Misalnya, sampah organik yang kemudian dapat dimanfaatkan sebagai pupuk kompos tanaman di area pesantren. Sedangkan, sampah anorganik yang sebagian dapat dimanfaatkan sebagai produk kreatif atau sekadar dijual dan bernilai ekonomis.

Tahap selanjutnya adalah sanitasi yang menjadi perhatian utama dalam pembinaan Eco Green Pesantren. Faktanya, beberapa penyakit di lingkungan pesantren tak khayal merupakan buah dari kurang perhatian santri terhadap kebersihan dan sanitasi, baik secara individu maupun seluruh ekologi pesantren.
Program Eco Green Pesantren juga memperhatikan penghematan energi dan sumber daya. Pada umumnya hal tersebut terkait masalah dengan penggunaan air dalam skala besar di lingkungan pesantren. Terdapat dua jenis air di lingkungan pesantren, yaitu air suci menyucikan yang masih murni dan air bekas. Adapun, untuk air bekas ini terkadang masih banyak pesantren yang belum mampu memanfaatkannya, seperti air bekas wudhu yang sebenarnya masih bisa dimanfaatkan untuk air tanaman dan sebagainya. Sedangkan, air toilet yang bernajis harus menjadi kajian apakah kemudian masih bisa dimanfaatkan atau bagaimana pengelolaannya yang lebih optimal.

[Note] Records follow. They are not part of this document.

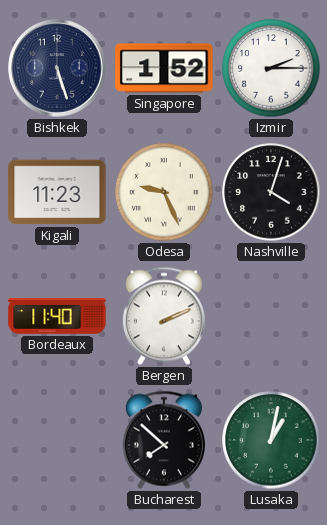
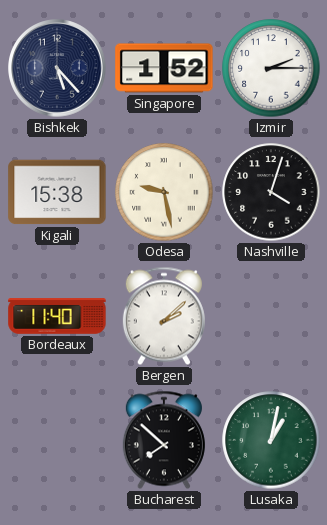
Bishkek: 5:27 -> 5:23
Kigali: 11:23 -> 15:38
Odesa: 9:26 -> 9:28
Bergen: 2:11 -> 2:08
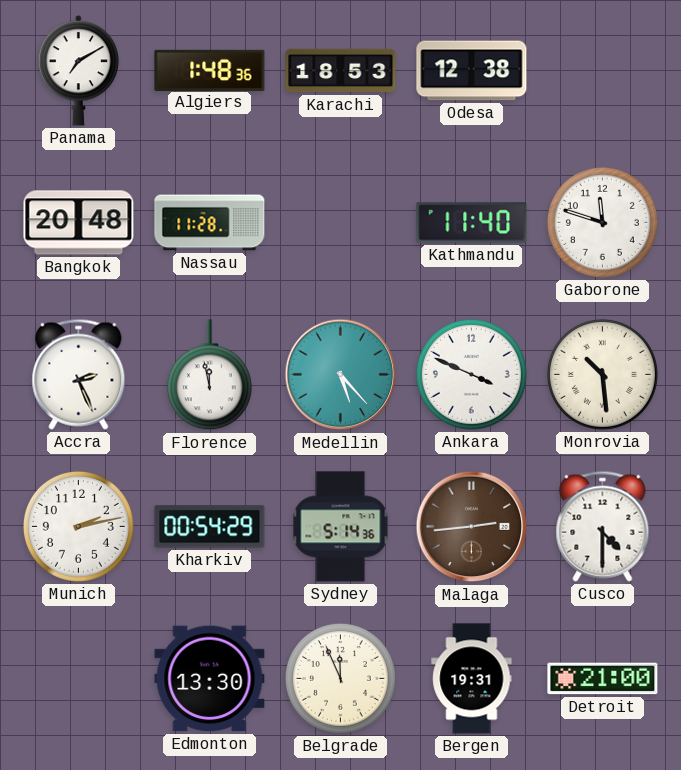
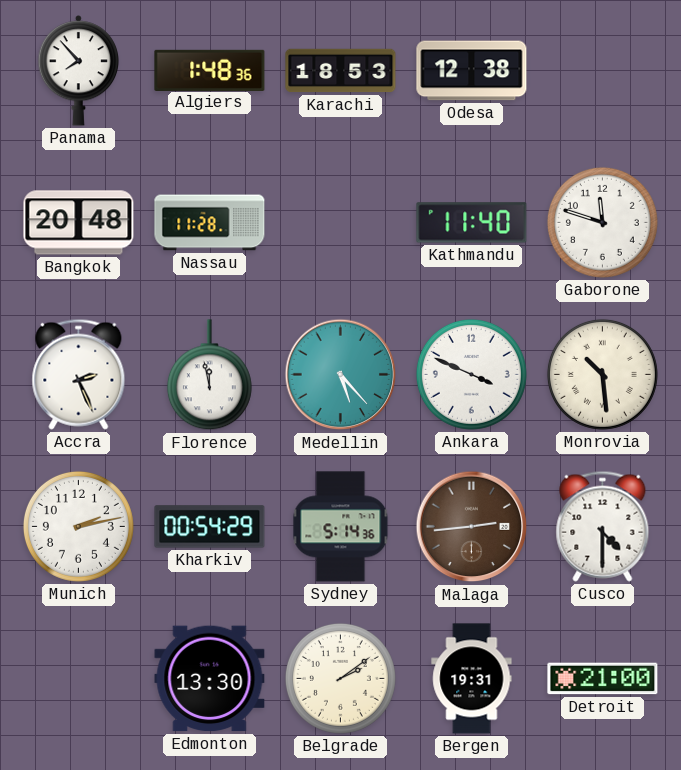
Panama: 7:10 -> 7:53
Belgrade: 11:56 -> 2:09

Saat ini, Eco Green Pesantren tidak hanya mencakup perihal sederhana, melainkan sudah menjamah pengintegrasian ilmu sains dengan ekologi pesantren. Seperti, tidak jarang beberapa pesantren sudah mampu melakukan praktik pertanian terpadu atau sekadar mengupayakan penambahan ketersediaan oksigen melalui penanaman pohon di kawasan pesantren.

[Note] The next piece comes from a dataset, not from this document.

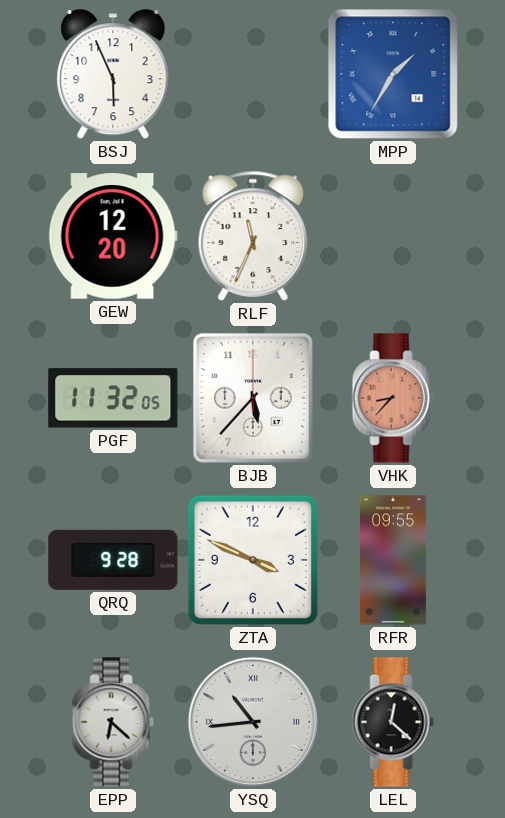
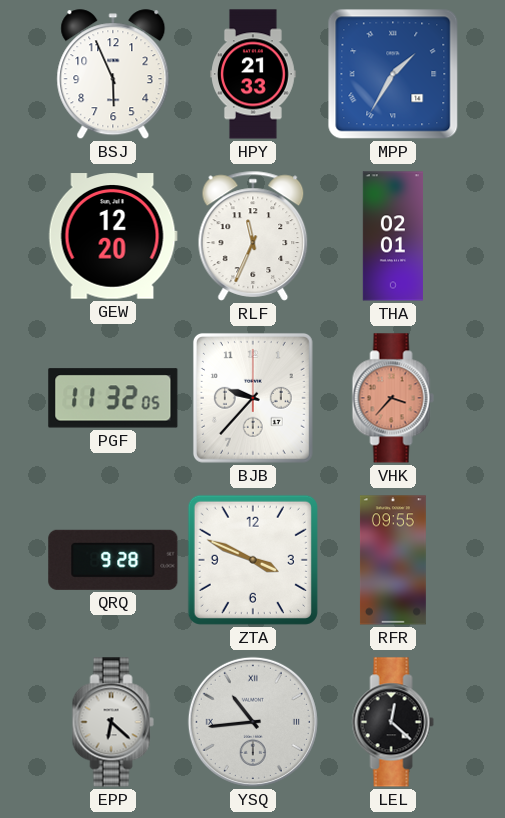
HPY: none -> 21:33
THA: none -> 02:01
BJB: 5:37 -> 9:37
VHK: 8:37 -> 3:37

Dengan demikian, penerapan Eco Green Pesantren tidak hanya menjadi solusi untuk mengatasi masalah lingkungan di pesantren, tetapi juga sebagai sarana edukasi bagi para santri. Program ini mampu meningkatkan kesadaran dan keterampilan santri dalam mengelola lingkungan dengan baik.
Lebih jauh lagi, Eco Green Pesantren dapat mendorong pesantren-pesantren lain untuk mengikuti jejak yang sama, sehingga tercipta lingkungan pesantren yang sehat, bersih, dan berwawasan lingkungan. Oleh karena itu, perlu adanya dukungan terus-menerus dari berbagai pihak, baik dari pemerintah, masyarakat, maupun internal pesantren itu sendiri, untuk mewujudkan lingkungan pesantren yang lebih baik dan berkelanjutan.